Transcribe the data in full and exactly, omitting any pictures.

((

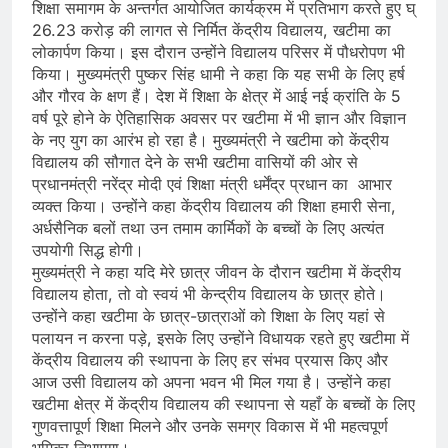
शिक्षा समागम के अन्तर्गत आयोजित कार्यक्रम में प्रतिभाग करते हुए घ्
26.23 करोड़ की लागत से निर्मित केंद्रीय विद्यालय, खटीमा का
लोकार्पण किया। इस दौरान उन्होंने विद्यालय परिसर में पौधरोपण भी
किया। मुख्यमंत्री पुष्कर सिंह धामी ने कहा कि यह सभी के लिए हर्ष
और गौरव के क्षण हैं। देश में शिक्षा के क्षेत्र में आई नई क्रांति के 5
वर्ष पूरे होने के ऐतिहासिक अवसर पर खटीमा में भी ज्ञान और विज्ञान
के नए युग का आरंभ हो रहा है। मुख्यमंत्री ने खटीमा को केंद्रीय
विद्यालय की सौगात देने के सभी खटीमा वासियों की ओर से
प्रधानमंत्री नरेंद्र मोदी एवं शिक्षा मंत्री धर्मेंद्र प्रधान का आभार
व्यक्त किया। उन्होंने कहा केंद्रीय विद्यालय की शिक्षा हमारी सेना,
अर्धसैनिक बलों तथा उन तमाम कार्मिकों के बच्चों के लिए अत्यंत
उपयोगी सिद्ध होगी।
मुख्यमंत्री ने कहा यदि मेरे छात्र जीवन के दौरान खटीमा में केंद्रीय
विद्यालय होता, तो वो स्वयं भी केन्द्रीय विद्यालय के छात्र होते।
उन्होंने कहा खटीमा के छात्र-छात्राओं को शिक्षा के लिए यहां से
पलायन न करना पड़े, इसके लिए उन्होंने विधायक रहते हुए खटीमा में
केंद्रीय विद्यालय की स्थापना के लिए हर संभव प्रयास किए और
आज उसी विद्यालय को अपना भवन भी मिल गया है। उन्होंने कहा
खटीमा क्षेत्र में केंद्रीय विद्यालय की स्थापना से यहाँ के बच्चों के लिए
गुणवत्तापूर्ण शिक्षा मिलने और उनके समग्र विकास में भी महत्वपूर्ण
भूमिका निभाएगा।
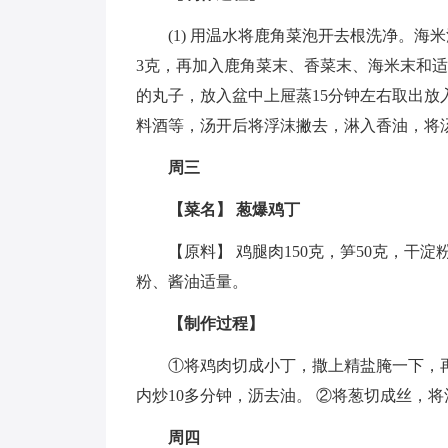
(1) 用温水将鹿角菜泡开去根洗净。海
3克，再加入鹿角菜末、香菜末、海米末和
的丸子，放入盆中上屉蒸15分钟左右取出放入
料酒等，汤开后将浮沫撇去，淋入香油，将
周三
【菜名】 葱爆鸡丁
【原料】 鸡腿肉150克，笋50克，干
粉、酱油适量。
【制作过程】
①将鸡肉切成小丁，撒上精盐腌一下，
内炒10多分钟，沥去油。 ②将葱切成丝，
周四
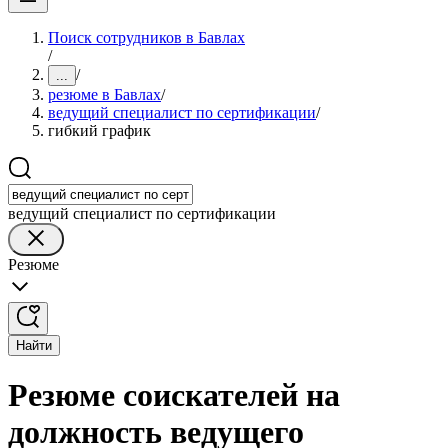
Поиск сотрудников в Бавлах
/
/
...
резюме в Бавлах
/
ведущий специалист по сертификации
/
гибкий график
ведущий специалист по сертификации
Резюме
Найти
Резюме соискателей на
должность ведущего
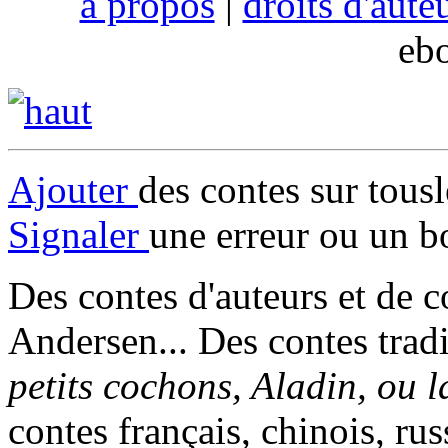
à propos
|
droits d'aute
eb
Ajouter
des contes sur tous
Signaler
une erreur ou un b
Des contes d'auteurs et de c
Andersen... Des contes trad
petits cochons, Aladin, ou 
contes français, chinois, rus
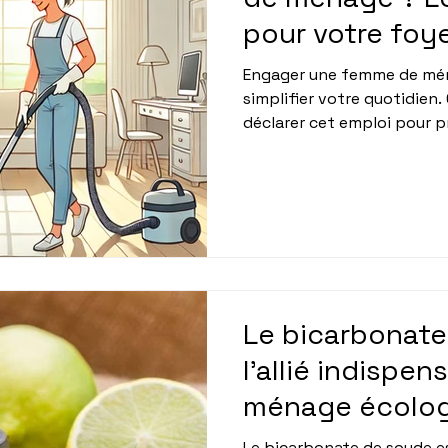
pour votre foy
Engager une femme de mé
simplifier votre quotidien.
déclarer cet emploi pour pr
Le bicarbonate
l'allié indispe
ménage écolog
efficace
Le bicarbonate de soude es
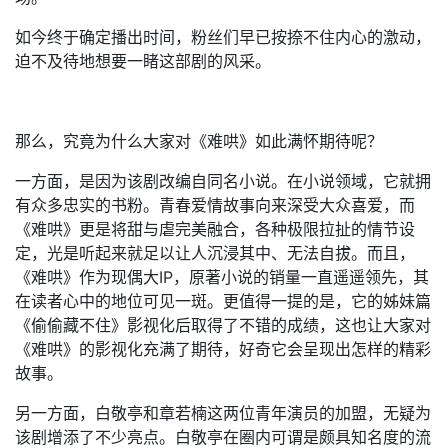
如今终于确定播出时间，粉丝们早已按捺不住内心的激动，
迫不及待地想要一睹这部剧的风采。
那么，究竟为什么大家对《难哄》如此满怀期待呢？
一方面，是因为该剧改编自同名小说。在小说领域，它就拥
有众多忠实的书粉。青春爱情故事向来深受大众喜爱，而
《难哄》更是将甜与虐完美融合，各种极限拉扯的情节设
定，光是听起来就足以让人沉浸其中、无法自拔。而且，
《难哄》作为现偶大IP，原著小说的销量一直遥遥领先，其
在读者心中的地位可见一斑。更值得一提的是，它的姊妹篇
《偷偷藏不住》影视化后取得了不错的成绩，这也让大家对
《难哄》的影视化充满了期待，好奇它会呈现出怎样的精彩
故事。
另一方面，白敬亭和章若楠这两位青年演员的加盟，无疑为
该剧增添了不少亮点。白敬亭在圈内可谓是颇具知名度的流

))

■ **Task response**
शिक्षा समागम के अन्तर्गत आयोजित कार्यक्रम में प्रतिभाग करते हुए घ्
26.23 करोड़ की लागत से निर्मित केंद्रीय विद्यालय, खटीमा का
लोकार्पण किया। इस दौरान उन्होंने विद्यालय परिसर में पौधरोपण भी
किया। मुख्यमंत्री पुष्कर सिंह धामी ने कहा कि यह सभी के लिए हर्ष
और गौरव के क्षण हैं। देश में शिक्षा के क्षेत्र में आई नई क्रांति के 5
वर्ष पूरे होने के ऐतिहासिक अवसर पर खटीमा में भी ज्ञान और विज्ञान
के नए युग का आरंभ हो रहा है। मुख्यमंत्री ने खटीमा को केंद्रीय
विद्यालय की सौगात देने के सभी खटीमा वासियों की ओर से
प्रधानमंत्री नरेंद्र मोदी एवं शिक्षा मंत्री धर्मेंद्र प्रधान का आभार
व्यक्त किया। उन्होंने कहा केंद्रीय विद्यालय की शिक्षा हमारी सेना,
अर्धसैनिक बलों तथा उन तमाम कार्मिकों के बच्चों के लिए अत्यंत
उपयोगी सिद्ध होगी।
मुख्यमंत्री ने कहा यदि मेरे छात्र जीवन के दौरान खटीमा में केंद्रीय
विद्यालय होता, तो वो स्वयं भी केन्द्रीय विद्यालय के छात्र होते।
उन्होंने कहा खटीमा के छात्र-छात्राओं को शिक्षा के लिए यहां से
पलायन न करना पड़े, इसके लिए उन्होंने विधायक रहते हुए खटीमा में
केंद्रीय विद्यालय की स्थापना के लिए हर संभव प्रयास किए और
आज उसी विद्यालय को अपना भवन भी मिल गया है। उन्होंने कहा
खटीमा क्षेत्र में केंद्रीय विद्यालय की स्थापना से यहाँ के बच्चों के लिए
गुणवत्तापूर्ण शिक्षा मिलने और उनके समग्र विकास में भी महत्वपूर्ण
भूमिका निभाएगा।
(1) 用温水将鹿角菜泡开去根洗净。海
3克，再加入鹿角菜末、香菜末、海米末和
的丸子，放入盆中上屉蒸15分钟左右取出放入
料酒等，汤开后将浮沫撇去，淋入香油，将
周三
【菜名】 葱爆鸡丁
【原料】 鸡腿肉150克，笋50克，干
粉、酱油适量。
【制作过程】
①将鸡肉切成小丁，撒上精盐腌一下，
内炒10多分钟，沥去油。 ②将葱切成丝，
周四
Поиск сотрудников в Бавлах
/
/
...
резюме в Бавлах
/
ведущий специалист по сертификации
/
гибкий график
ведущий специалист по сертификации
Резюме
Найти
Резюме соискателей на
должность ведущего
à propos
|
droits d'aute
eb
Ajouter
des contes sur tous
Signaler
une erreur ou un b
Des contes d'auteurs et de c
Andersen... Des contes trad
petits cochons, Aladin, ou 
contes français, chinois, rus
pour votre foy
Engager une femme de mé
simplifier votre quotidien.
déclarer cet emploi pour pr
Le bicarbonate
l'allié indispe
ménage écolog
efficace
Le bicarbonate de soude es
如今终于确定播出时间，粉丝们早已按捺不住内心的激动，
迫不及待地想要一睹这部剧的风采。
那么，究竟为什么大家对《难哄》如此满怀期待呢？
一方面，是因为该剧改编自同名小说。在小说领域，它就拥
有众多忠实的书粉。青春爱情故事向来深受大众喜爱，而
《难哄》更是将甜与虐完美融合，各种极限拉扯的情节设
定，光是听起来就足以让人沉浸其中、无法自拔。而且，
《难哄》作为现偶大IP，原著小说的销量一直遥遥领先，其
在读者心中的地位可见一斑。更值得一提的是，它的姊妹篇
《偷偷藏不住》影视化后取得了不错的成绩，这也让大家对
《难哄》的影视化充满了期待，好奇它会呈现出怎样的精彩
故事。
另一方面，白敬亭和章若楠这两位青年演员的加盟，无疑为
该剧增添了不少亮点。白敬亭在圈内可谓是颇具知名度的流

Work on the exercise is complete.